McGill-NLP / llm2vec

Code for 'LLM2Vec: Large Language Models Are Secretly Powerful Text Encoders'
https://mcgill-nlp.github.io/llm2vec/
MIT License
816 stars 59 forks source link

What is the purpose of split text with `!@#$%^&*()`? #72

Closed fahadh4ilyas closed 1 month ago

fahadh4ilyas commented 1 month ago

https://github.com/McGill-NLP/llm2vec/blob/785fdb5971e96dcbd8d4e5e5ad5ce1e6bc1afeea/llm2vec/llm2vec.py#L157

This split is only happened when there is exactly that substring inside the string.

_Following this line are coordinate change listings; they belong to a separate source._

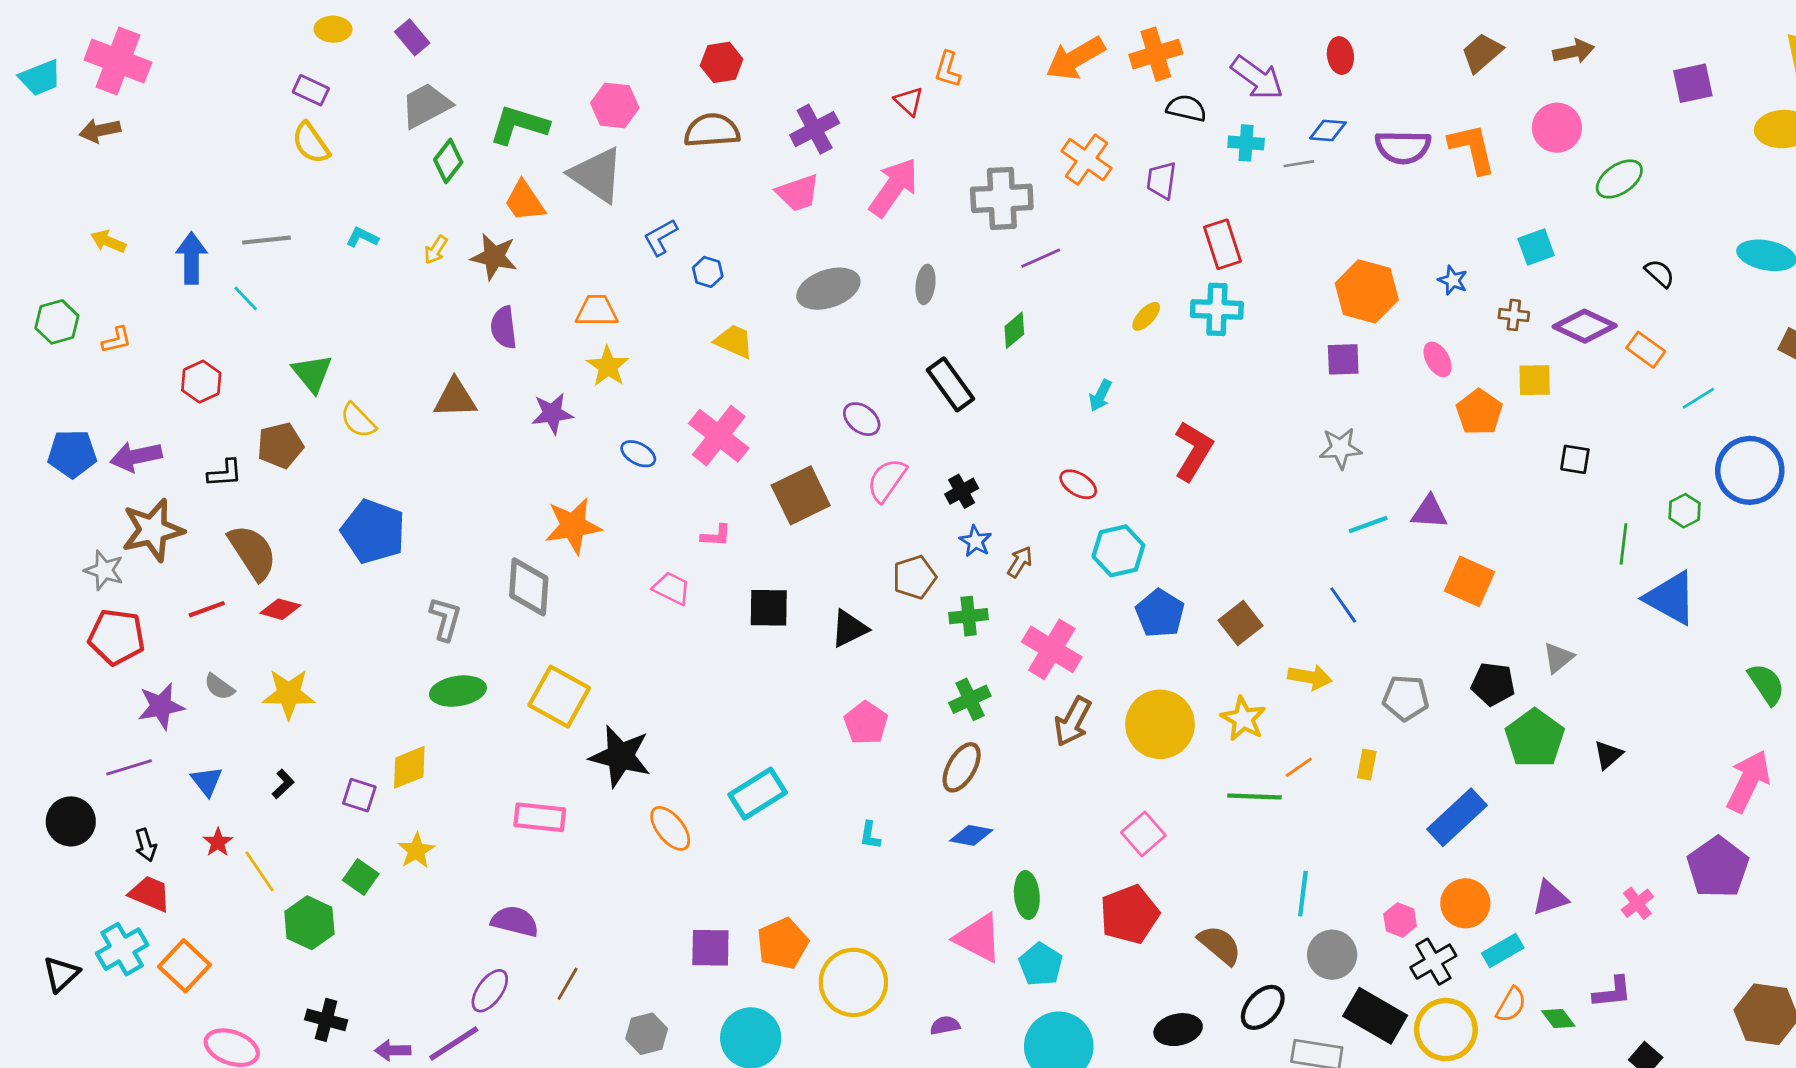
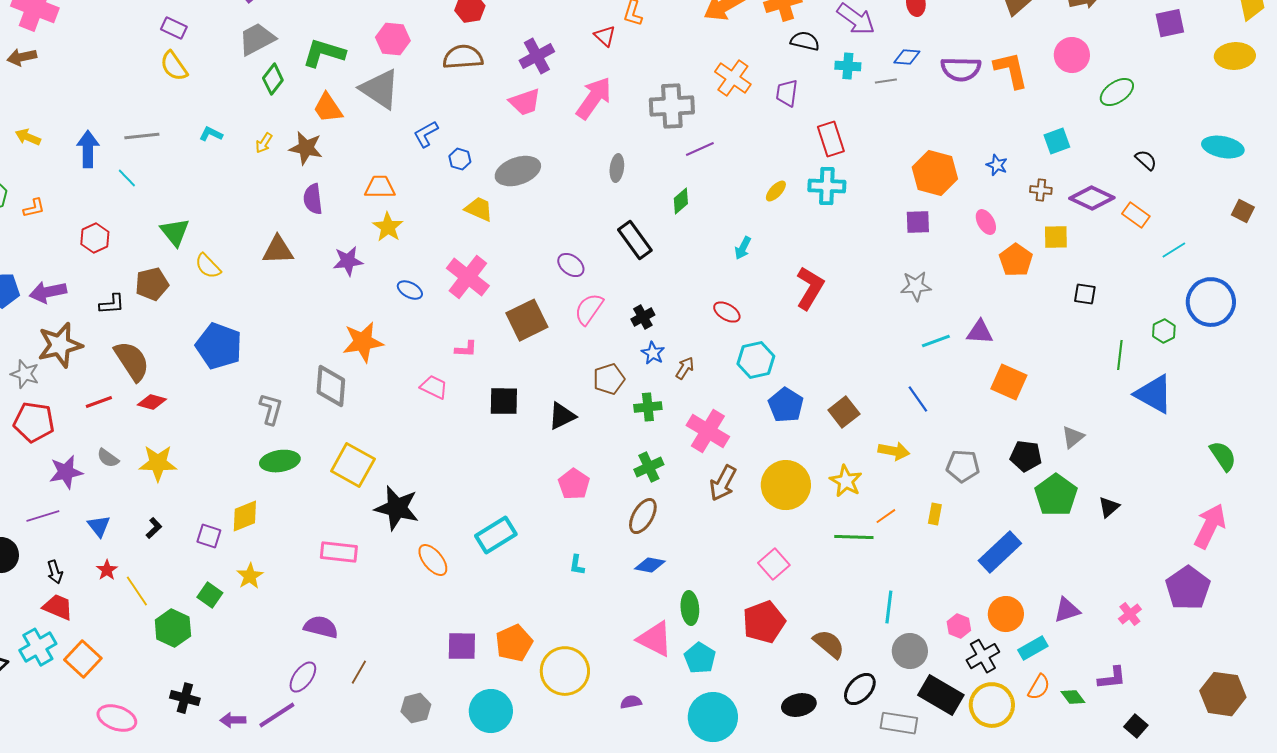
gray ellipse: (828, 289) -> (518, 171), moved

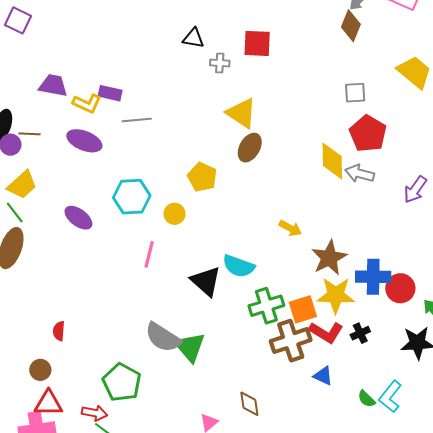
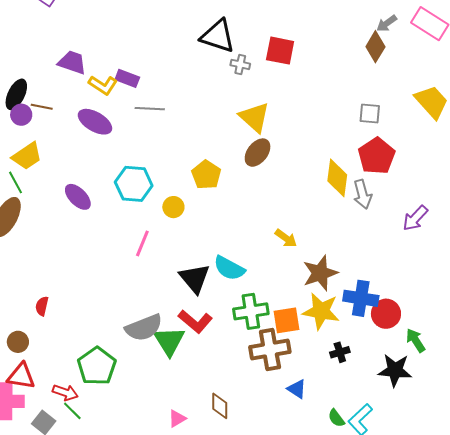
black triangle: (193, 38) -> (218, 36), size x1.6
gray arrow: (360, 174) -> (362, 194), turned -128
red L-shape: (326, 332) -> (195, 321), moved
gray semicircle: (163, 337) -> (144, 328), turned -63

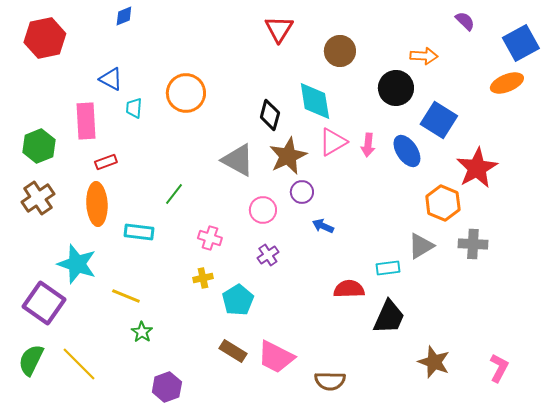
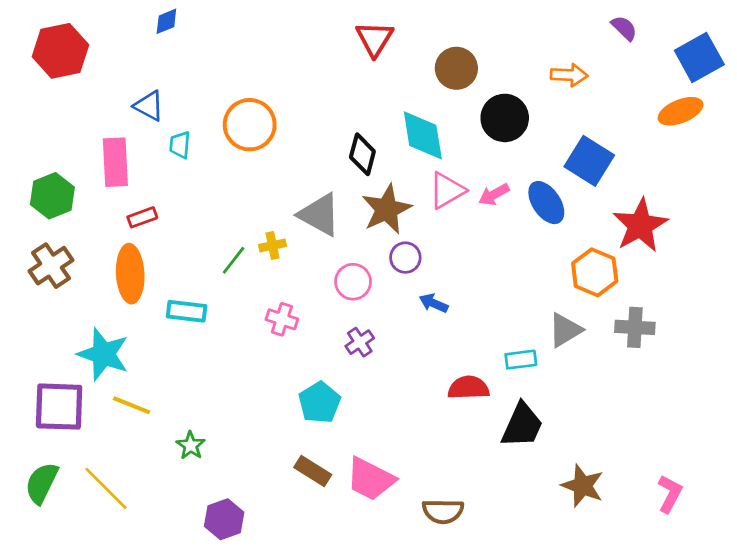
black circle: (396, 88) -> (505, 118), moved
pink arrow: (368, 145) -> (494, 194), turned 55
yellow cross: (203, 278) -> (272, 245), moved
yellow line: (126, 296) -> (132, 405), moved
purple square: (44, 303) -> (59, 407), turned -33

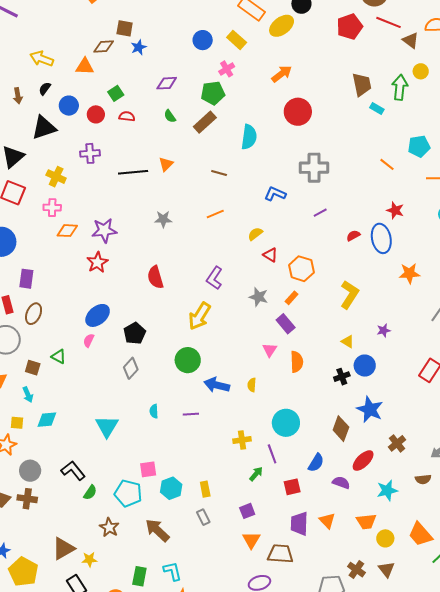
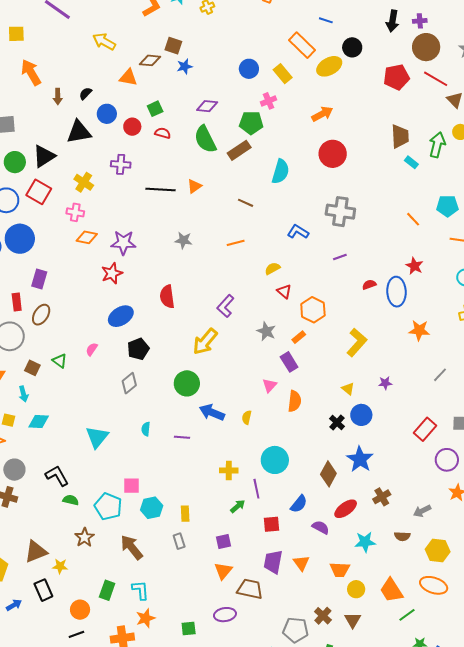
yellow arrow: (42, 59) -> (104, 42), moved
green semicircle: (170, 116) -> (205, 139), size x2.0
blue ellipse: (98, 315) -> (121, 316), moved
black cross: (342, 377) -> (337, 423), turned -35
green semicircle: (90, 492) -> (71, 500), turned -119

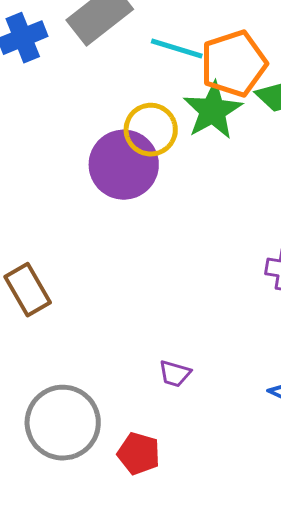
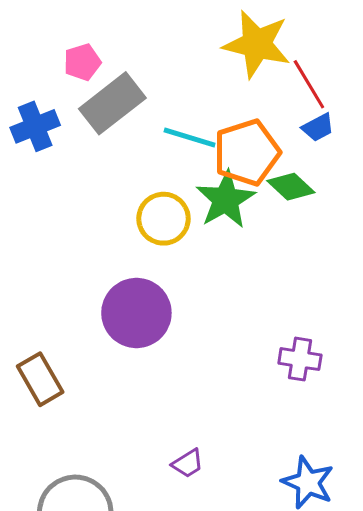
purple circle: (124, 165) -> (136, 313), moved
purple trapezoid: (175, 374) -> (188, 463), turned -48

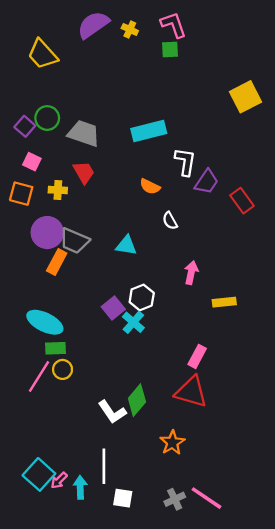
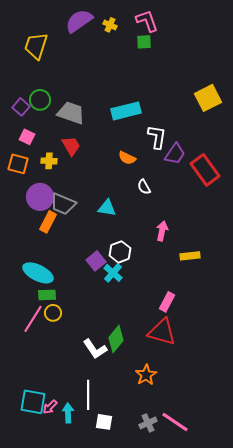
yellow trapezoid: (42, 54) -> (36, 46), turned 60
yellow square: (245, 97) -> (208, 98), moved
red rectangle: (242, 201) -> (205, 170), size x1.4
cyan square: (39, 474) -> (33, 402), turned -32

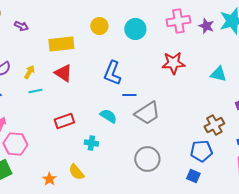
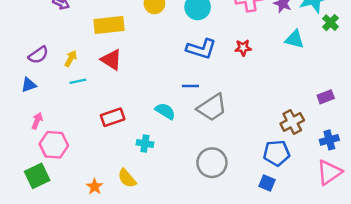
red star: (173, 63) -> (243, 48), size x0.6
blue L-shape: (112, 73) -> (201, 49), moved, turned -95
cyan triangle: (218, 74) -> (295, 39), moved

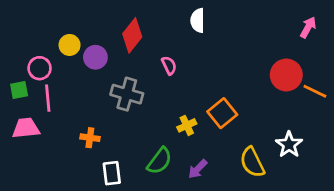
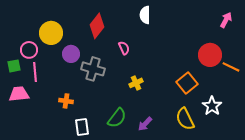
yellow circle: (70, 45) -> (51, 33), size x1.5
purple circle: (95, 57) -> (71, 54), moved
orange square: (222, 113) -> (187, 83), moved
yellow cross: (187, 125) -> (136, 83), moved

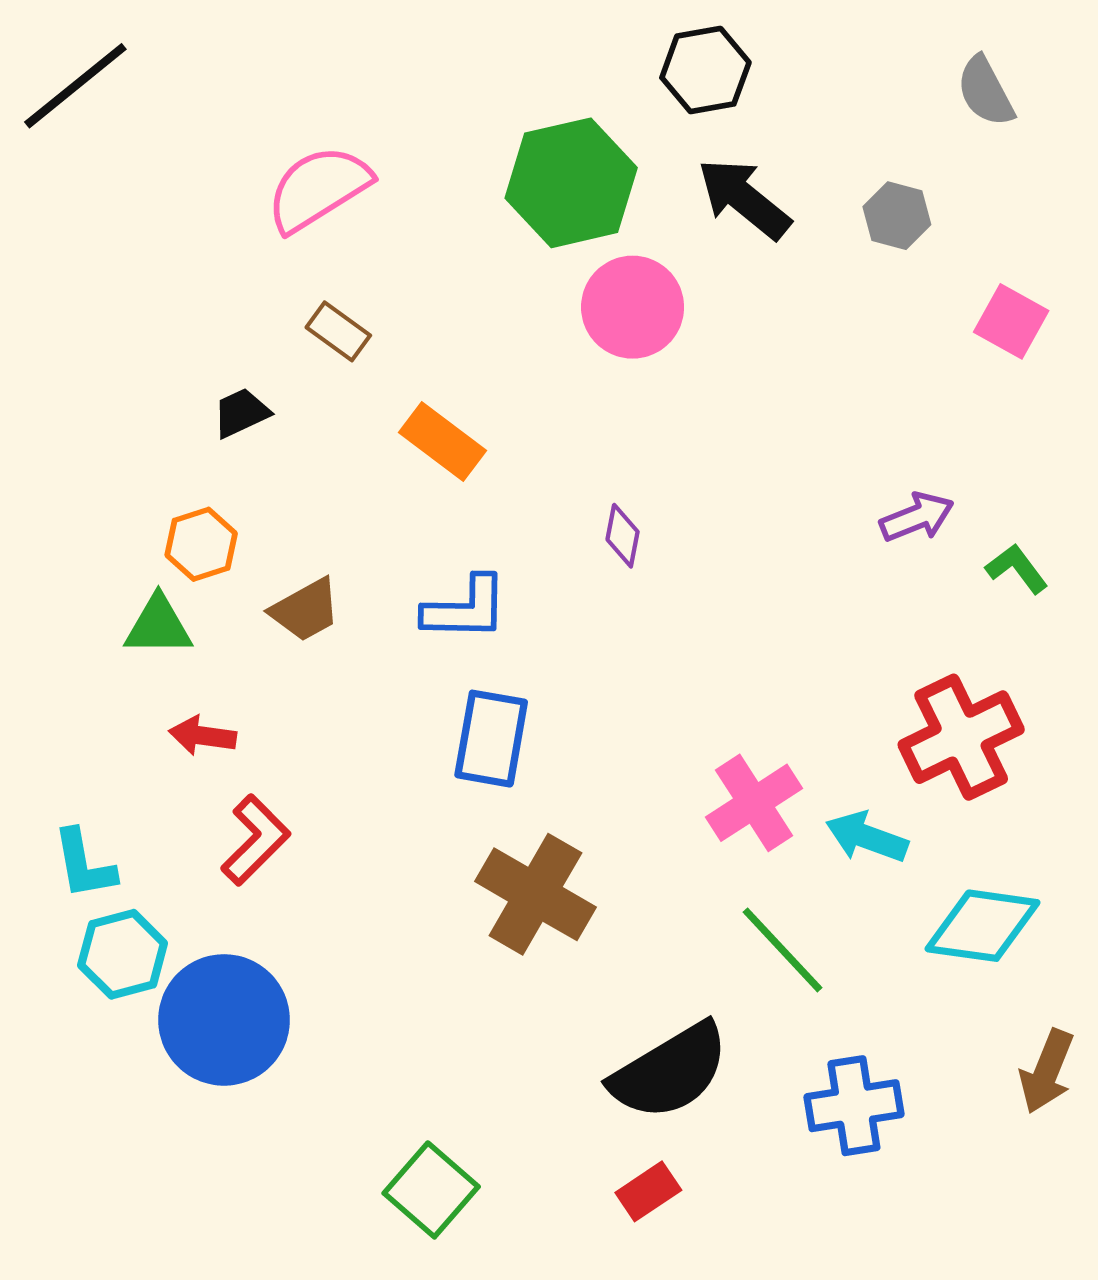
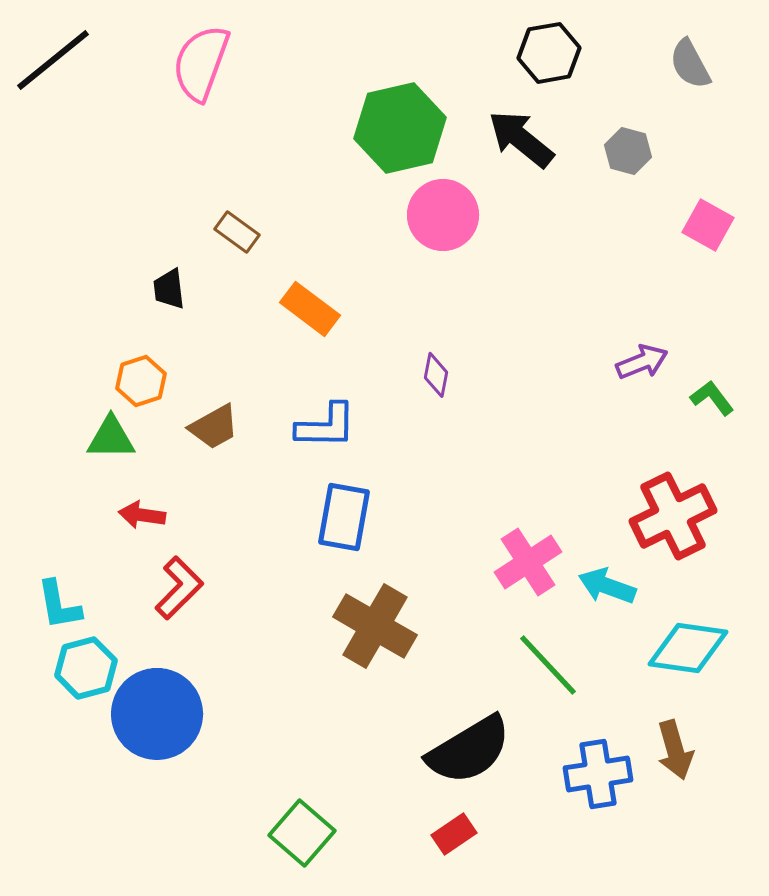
black hexagon: (705, 70) -> (549, 53), moved
pink semicircle: (318, 189) -> (201, 63), moved, turned -38
black trapezoid: (241, 413) -> (169, 289), turned -72
brown arrow: (1047, 1071) -> (675, 750), moved, turned -38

If you do this split, only this is what happened:

text = 'Here is a text! This text have exclamation mark'
print(text.split("!@#$%^&*()"))
# ['Here is a text! This text have exclamation mark']

I guess the intention is this?

text = 'Here is a text! This text have exclamation mark'
print(do_split(text))
# ['Here is a text', ' This text have exclamation mark']
fahadh4ilyas commented 1 month ago

Nevermind, it's used for E5 datasets. I thought it's a random substring.

vaibhavad commented 1 month ago

It is to separate out instruction tokens and sentence tokens, as while mean pooling, also sentence tokens are considered.